It's a road and can be used by any number of road users - it's not there solely for the use of motorists. It is perfectly legal to cycle in a group, two abreast. It is also perfectly legal to be in charge of animals on a road and motorists must obey the directions of those people in charge of animals. It is also perfectly legal for 50 tractors to head down the road for any reason.



odyssey06 said:


> If it's a large community event the road should be closed, properly marshalled and information notices posted for the rest of the local community.


There usually are lots of notices and in some cases rolling road closures organised.

Also FYI - since October 2012 it is not mandatory for cyclists to use a cycle lane. Read paragraph 2 of the explanatory note - http://www.irishstatutebook.ie/eli/2012/si/332/made/en/print


----------



## Leo (11 Apr 2017)

Leper said:


> (a) Cyclists to use narrow public road when an almost empty cycle/walk facility runs parallel to the road - Crazy!

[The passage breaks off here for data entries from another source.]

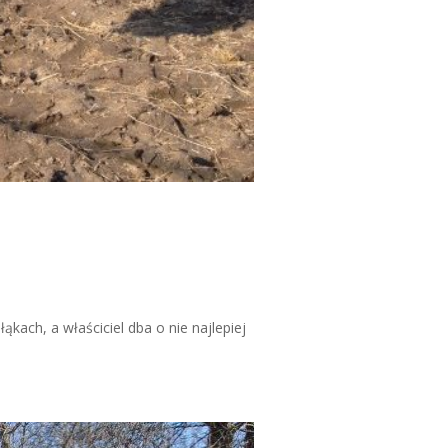
ąkach, a właściciel dba o nie najlepiej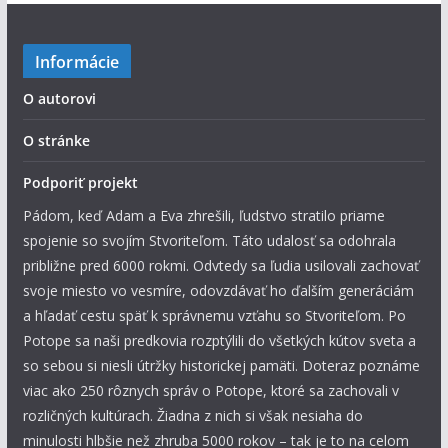
Informácie
O autorovi
O stránke
Podporiť projekt
Pádom, keď Adam a Eva zhrešili, ľudstvo stratilo priame
spojenie so svojím Stvoriteľom. Táto udalosť sa odohrala
približne pred 6000 rokmi. Odvtedy sa ľudia usilovali zachovať
svoje miesto vo vesmíre, odovzdávať ho ďalším generáciám
a hľadať cestu späť k správnemu vzťahu so Stvoriteľom. Po
Potope sa naši predkovia rozptýlili do všetkých kútov sveta a
so sebou si niesli útržky historickej pamäti. Doteraz poznáme
viac ako 250 rôznych správ o Potope, ktoré sa zachovali v
rozličných kultúrach. Žiadna z nich si však nesiaha do
minulosti hlbšie než zhruba 5000 rokov – tak je to na celom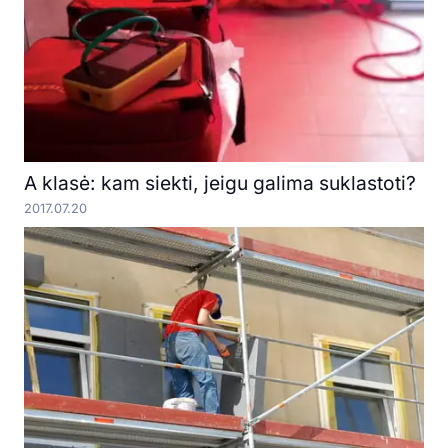
A klasė: kam siekti, jeigu galima suklastoti?
2017.07.20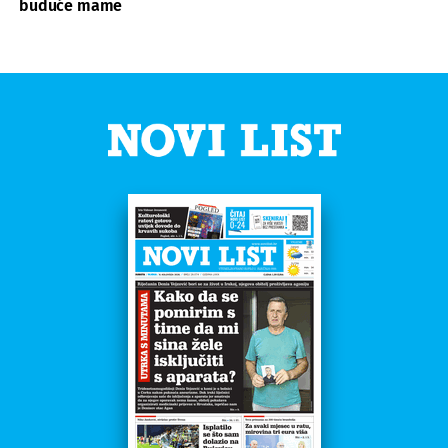
buduće mame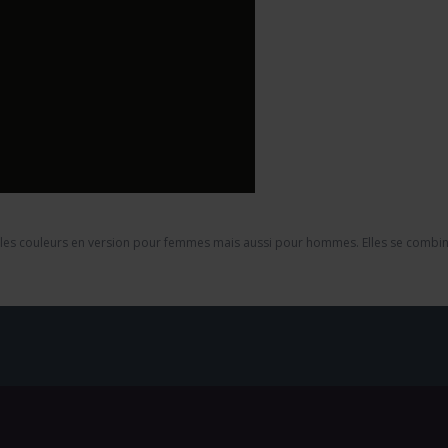
 les couleurs en version pour femmes mais aussi pour hommes. Elles se combinen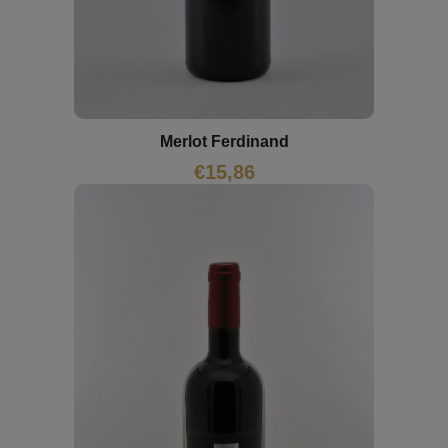
Merlot Ferdinand
€
15,86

Greenways are totally unsuitable for cyclists travelling at speed. It would be inconsiderate to other users of the greenway, especially families with small children, for them to do so. These are leisure paths, not commuter highways. It's crazy that some motorists have such a sense of entitlement that they feel other road users who cause them any inconvenience have a lesser right to the road.



Leper said:


> (b) Some do not want motorists to overtake cyclists - Lunacy!.


No, it's more to do with the fact that they don't want to die so someone can arrive at their destination a few seconds earlier. The vast majority of cyclists much prefer when cars pass them safely, having a car following close behind can be unnerving for many as you don't know what they might do. 



Leper said:


> (c) There appears a case for two cycle lanes (i) For slow cyclists (ii) For Fast cyclists


No, we have roads for fast cyclists. To suggest anything else is lunacy, and demonstrates an attitude of seeing cyclists as somehow inferior or less entitled to use the roads.



Leper said:


> (d) Close road for such events - Great the motor tax paying motorists not allowed access to a touristy town while cyclists take hours to amble along!


Again the tired old 'I pay motor tax, I own the road' argument..



Leper said:


> (e) Have the gardaí to police routes more - A good solution, I think.


The Gardai are aware of most of these events of any scale, the fact that they choose not to police more heavily suggests they don't have a serious issue. They will show up for a while around the busy start of some of the bigger events, and the only action I've ever seen them take was to go after drivers for dangerous driving.



Leper said:


> (g) Make it a criminal offence if the organisers cannot supply enough effective marshals. Excellent.


Ridiculous. Event organisers have no entitlement to enforce road traffic legislation. That is the role of the Gardai. 



Leper said:


> (h) Let's all share the road simultaneously - Great like a football squad sharing one cup cake!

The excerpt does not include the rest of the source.